### What is required
For every line in the material, output its text exactly and exclude any image it holds.

### Dataset excerpts

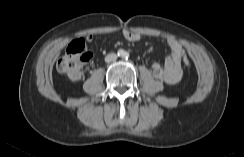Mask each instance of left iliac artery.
I'll return each mask as SVG.
<instances>
[{"mask_svg": "<svg viewBox=\"0 0 244 157\" xmlns=\"http://www.w3.org/2000/svg\"><path fill=\"white\" fill-rule=\"evenodd\" d=\"M123 56L127 60L129 58V53L125 52Z\"/></svg>", "mask_w": 244, "mask_h": 157, "instance_id": "left-iliac-artery-1", "label": "left iliac artery"}]
</instances>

### Exercise result
Mask each instance of left iliac artery.
I'll return each mask as SVG.
<instances>
[{"mask_svg": "<svg viewBox=\"0 0 244 157\" xmlns=\"http://www.w3.org/2000/svg\"><path fill=\"white\" fill-rule=\"evenodd\" d=\"M123 56L127 60L129 58V53L125 52Z\"/></svg>", "mask_w": 244, "mask_h": 157, "instance_id": "left-iliac-artery-1", "label": "left iliac artery"}]
</instances>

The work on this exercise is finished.